Fight Or Flight

[Content note: Talk of self-harm, Bulimia and suicide]

Over the past few months in particular I’ve had days where fighting back against the challenges I face has just felt impossible.

So: Fight or flight?

Usually I fight. I say f*** you to the problems and say I will get through this. Sometimes, though, you get tired. Sometimes it feels like your world is collapsing in on itself.

In the past six months I’ve often felt like this has to be the end. That I cannot fight this any more and I definitely cannot win. Then I feel like crap because so many other people have such worse battles with their health. People fight like hell for their lives and I want to run away, to give up any hope of a future.

A butterfly in Krakow

Life can be so bittersweet.

I know I shouldn’t feel guilty about this. My brain is messed up and that is my illness. I’ve made so much progress over the years and sometimes I know I can do this. I think it sounds silly but I think my instability at the moment is because I’ve remembered what life can be like when I’m healthy(-ish).

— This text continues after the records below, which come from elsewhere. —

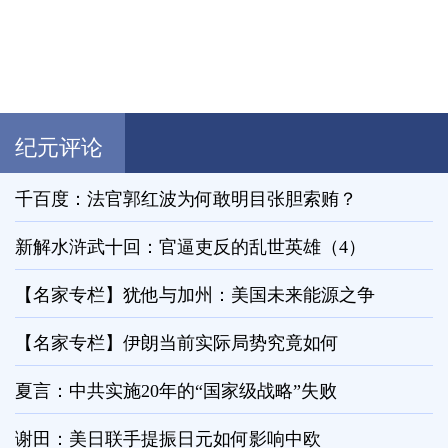
纪元评论
千百度：法官郭红波为何敢明目张胆索贿？
新解水浒武十回：官逼吏反的乱世英雄（4）
【名家专栏】犹他与加州：美国未来能源之争
【名家专栏】伊朗当前实际局势究竟如何
夏言：中共实施20年的“国家级战略”失败
谢田：美日联手提振日元如何影响中欧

The flashes of being a normally functioning person with interests and hobbies, a work ethic and concentration, exercise and cooking and reasonable bedtimes where I actually go to sleep, and a personality that is all me. Where I can be social and have a routine, as much as my crappy digestive system will allow.

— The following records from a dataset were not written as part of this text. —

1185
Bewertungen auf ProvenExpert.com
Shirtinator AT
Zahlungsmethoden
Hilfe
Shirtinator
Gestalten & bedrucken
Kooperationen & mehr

And yet I always come back here. To the place where things feel like they can’t get any worse. Where depression strips me of hope and the ability to function like a human being. I can drag myself out of bed but daylight can’t make me feel better. It should, it probably will pass. It’s just hard to see when you’re in the middle of it.

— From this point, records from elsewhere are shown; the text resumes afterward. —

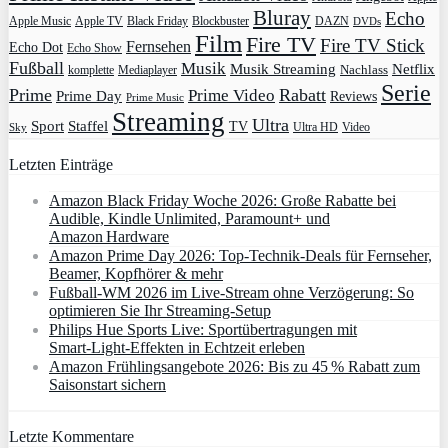
Bluray
Echo
Apple Music
Apple TV
Blockbuster
DAZN
Black Friday
DVDs
Film
Fire TV
Fire TV Stick
Fernsehen
Echo Dot
Echo Show
Fußball
Musik
Musik Streaming
Netflix
Mediaplayer
Nachlass
komplette
Serie
Prime
Rabatt
Prime Video
Prime Day
Reviews
Prime Music
Streaming
Ultra
Sport
Staffel
TV
Ultra HD
Video
Sky
Letzten Einträge
Amazon Black Friday Woche 2026: Große Rabatte bei
Audible, Kindle Unlimited, Paramount+ und
Amazon Hardware
Amazon Prime Day 2026: Top-Technik-Deals für Fernseher,
Beamer, Kopfhörer & mehr
Fußball-WM 2026 im Live-Stream ohne Verzögerung: So
optimieren Sie Ihr Streaming-Setup
Philips Hue Sports Live: Sportübertragungen mit
Smart‑Light‑Effekten in Echtzeit erleben
Amazon Frühlingsangebote 2026: Bis zu 45 % Rabatt zum
Saisonstart sichern
Letzte Kommentare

At this point the old reflexes kick in. The flawed coping strategies of self-harm and Bulimia. The thoughts of suicide. I don’t want to go back there and am battling my demons with the strongest force my doctors and I can.

My great-aunt is going through her own health battles and she’s told me her favourite song is that below. So yes, I’ll try and Accentuate the Positive. I’ll keep trying to fight. But I hope my blog posts over the past year can help you understand why my instinct is to run away and give up.

I will fight though. With all that I’ve got.